In other words, the junior auditor doubted that the Gupta niece’s wedding had anything to do with Linkway’s ostensible business, thus begging the question why the wedding was accounted for as a business expense in the first place.

The junior auditor’s objections, however, appear to have fallen on deaf ears.

Notably, the junior auditor was not among the high-ranking KPMG delegation at the Sun City wedding, which included KPMG’s then-chief executive Kgosana, as well as Wessels. 

Wessels later certified that "the financial statements present fairly, in all material respects, the financial position of Linkway".

KPMG said this week: "We stand by our work done and audit opinions issued."

KPMG’s position notwithstanding, perhaps South African taxpayers will be the ultimate judges in deciding the fairness of Linkway’s paying only R55 799 in taxes despite receiving R30m of the Free State government’s cash via Dubai. 

The standard corporate income tax rate assessed by the South African Revenue Service, as noted in Linkway’s financials, is 28%. Hypothetically, a R30m profit should have attracted R8.4m in tax.

One party involved in the wedding cash flows between South Africa and Dubai, Standard Chartered, admitted this week that it terminated its relationship with Gupta front companies shortly after these transfers were made, noting: “We are not able to comment on the details of client transactions but confirm that these accounts were closed by us by early 2014.”
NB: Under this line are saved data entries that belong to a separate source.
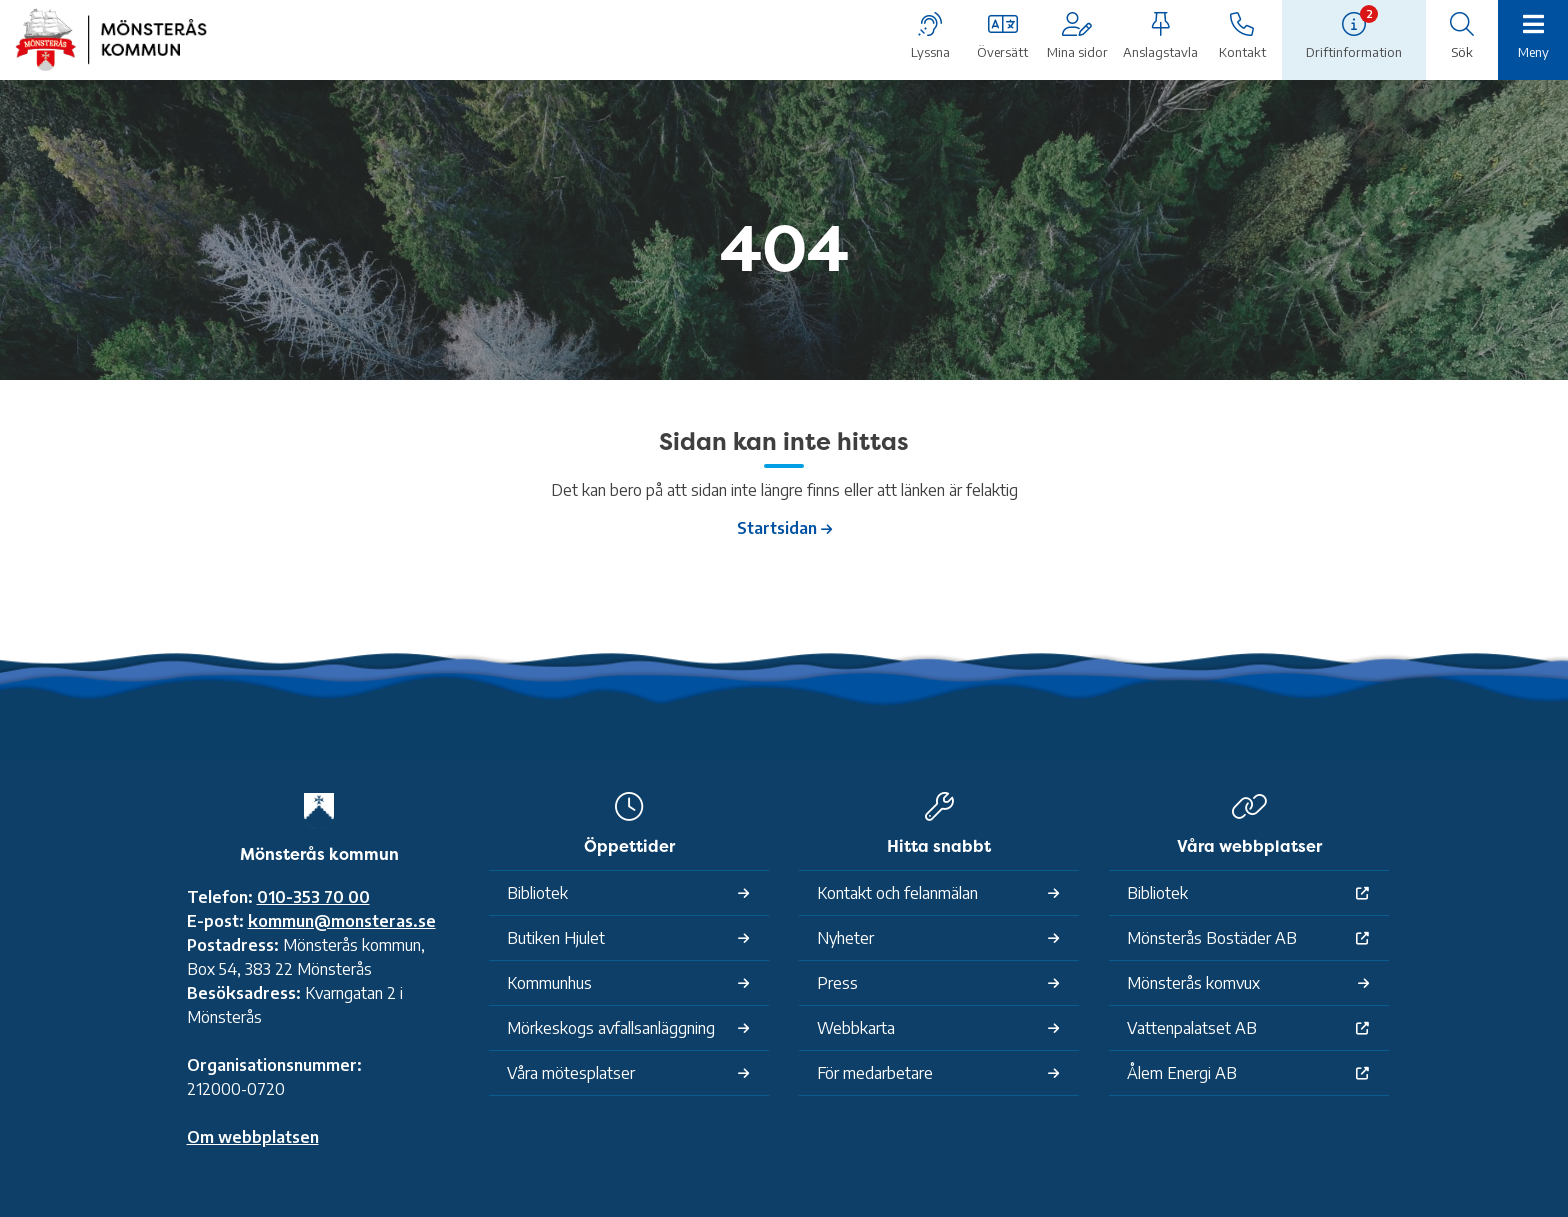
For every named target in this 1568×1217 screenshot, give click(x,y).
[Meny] (1533, 38)
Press (837, 983)
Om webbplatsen (253, 1137)
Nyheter (845, 938)
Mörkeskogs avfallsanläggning (611, 1028)
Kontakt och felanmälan (897, 893)
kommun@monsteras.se (342, 921)
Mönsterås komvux (1193, 983)
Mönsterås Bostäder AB (1212, 938)
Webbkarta (856, 1028)
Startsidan (777, 528)
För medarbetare (875, 1073)
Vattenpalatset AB (1192, 1028)
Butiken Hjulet (556, 938)
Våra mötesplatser (571, 1073)
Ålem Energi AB (1182, 1073)
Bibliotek (537, 893)
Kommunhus (549, 983)
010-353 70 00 (313, 897)
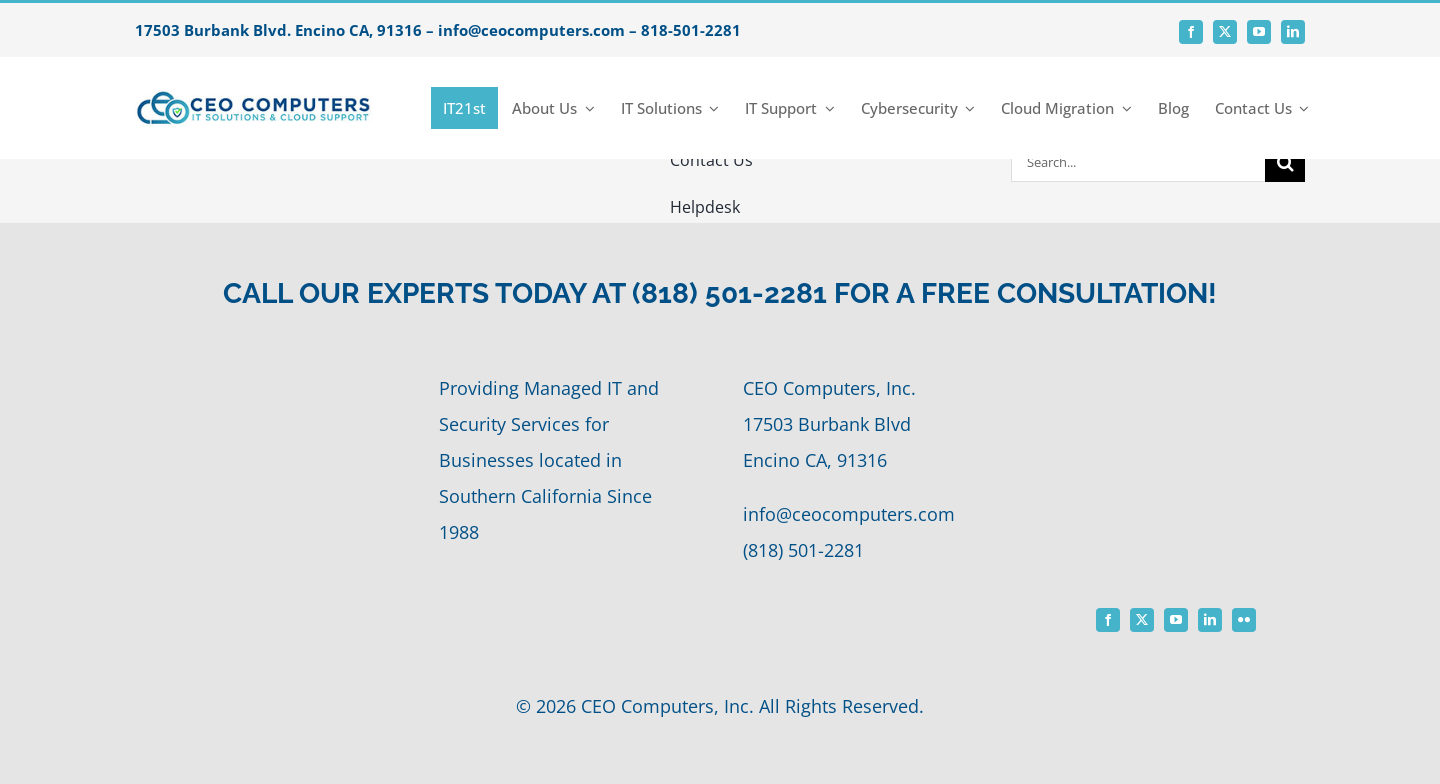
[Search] (1285, 162)
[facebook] (1191, 32)
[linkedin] (1293, 32)
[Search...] (1138, 162)
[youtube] (1259, 32)
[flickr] (1244, 620)
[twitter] (1225, 32)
The bank continued: "Standard Chartered takes its responsibility to combat financial crime very seriously and is fully committed to doing business in accordance with local and international regulatory and legal requirements."

Further questions

Additional correspondence penned by KPMG’s Kgosana and Wessels raises further questions about KPMG’s relationship with the Guptas long after alarm bells had sounded at Standard Chartered.

In one such email also copied to Wessels, chief executive Kgosana sought Atul Gupta’s advice on dealing with media "miscommunication" and took the opportunity to back the Guptas’ denials of wrongdoing. 

"I am aware of how you and Ajay have suffered miscommunication on other platform [Daily Maverick] accused of wrong doing that you knew nothing about and it is with these knowledge that I seek your views and advice," Kgosana remarked.

In the wake of revelations in March 2016 that the Guptas had offered ministerial posts to three ANC MPs, KPMG apparently again sought to sound out the family’s media strategy, writing to Oakbay chief executive Ronica Ragavan: "The past week has been a blood bath and does not bode well.

"Not sure if there is a response or strategy to the current media spike around 3 different ministers/deputy ministers or ex MP’s who have made statements that family offered them jobs.

"One also linked the offer to a financial favour.

"Not sure if the family will be called to ANC or Parliament to discuss/explain??"

In response to our queries, KPMG insisted that "Wessels, at that time wanted to know whether the client was going to respond to the allegations in the media and what the response was going to be. It was certainly not to solicit PR advice or to seek to share a media strategy as alluded to in your mail."

It is unclear from KPMG’s response whether such communications between KPMG and its independent audit clients are commonplace.